Response: We appreciate the reviewer's point regarding alternative classifications such as SYNTAX or CASSC, which provide more granular assessments of coronary anatomy. We have added a justification in the Methods section (Section 2.2): "This categorization was chosen for practicality and reproducibility in the cath lab, acknowledging that SYNTAX/CASSC provides a more granular assessment." Furthermore, in the Discussion section (limitations paragraph), we have elaborated: "Finally, we preferred the critical lesion count over scoring systems like SYNTAX or CASSC for assessing coronary plaque burden. These tools provide a detailed evaluation of coronary anatomy and are validated for predicting adverse outcomes. However, in the urgent setting of first-time ACS, our goal was to use a practical and consistent surrogate for the overall atherosclerotic burden that could be quickly applied during coronary angiography. Therefore, although lesion count may underestimate disease complexity compared to SYNTAX or CASSC, it offers a clinically feasible option for early risk assessment and an easy, objective method for identifying the critical number of lesions. This approach is consistent with prior research, such as Jung et al. (2023) [37], which used a similar categorization by number of diseased vessels (0, 1, 2, 3) to evaluate long-term clinical impacts in patients with multi-vessel non-obstructive coronary artery disease." This reference [37] supports our methodology by demonstrating that critical lesion number has been effectively used in similar contexts as an alternative to more complex scoring systems.

Comment 3: When comparing multiple groups, a statistical correction for multiple comparisons must be applied (e.g., Bonferroni correction for the number of groups). In this case, statistical significance would be achieved at p < 0.05/5 = 0.01. Consequently, there would be no significant differences in Table 2. This fundamentally changes the study's results.

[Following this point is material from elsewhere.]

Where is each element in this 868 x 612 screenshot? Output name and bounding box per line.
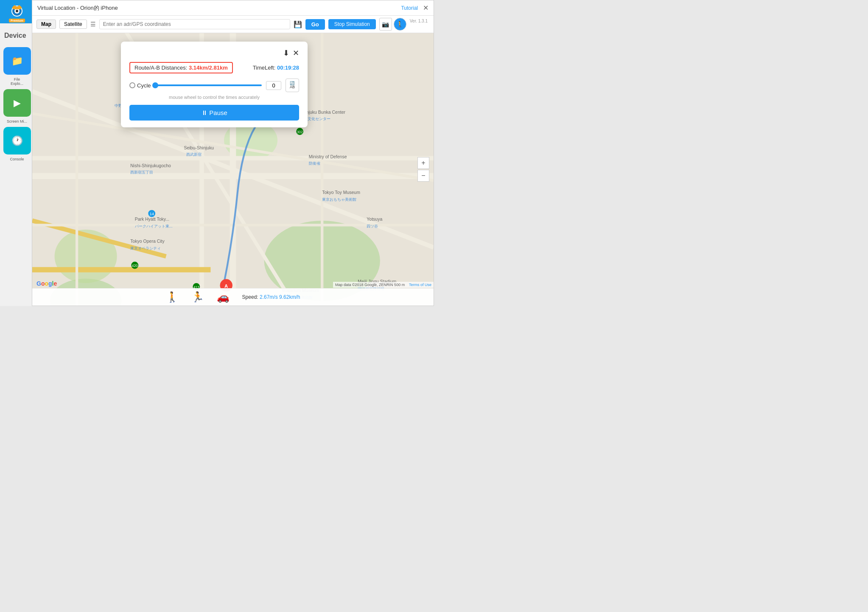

Response: We fully agree with the need for multiple comparison corrections and have incorporated Bonferroni correction into our analysis. In the Methods section (Section 2.3), we have added: "ANOVA with Bonferroni correction applied (p<0.01 threshold)." In the Results section (Section 3.2), we report: "After Bonferroni correction, only TG/HDL-C retained significance (p=0.009). LDL-C and TC/HDL lost significance." Table 2 has been revised to include columns for uncorrected and Bonferroni-corrected p-values, confirming that only TG/HDL-C remains significant post-correction. This adjustment refines our results, emphasizing the superiority of TG/HDL-C, and does not undermine the core findings but rather strengthens the focus on this biomarker.

Comment 4: Similarly, a correlation coefficient of r = 0.32 does not even indicate a moderate strength of association.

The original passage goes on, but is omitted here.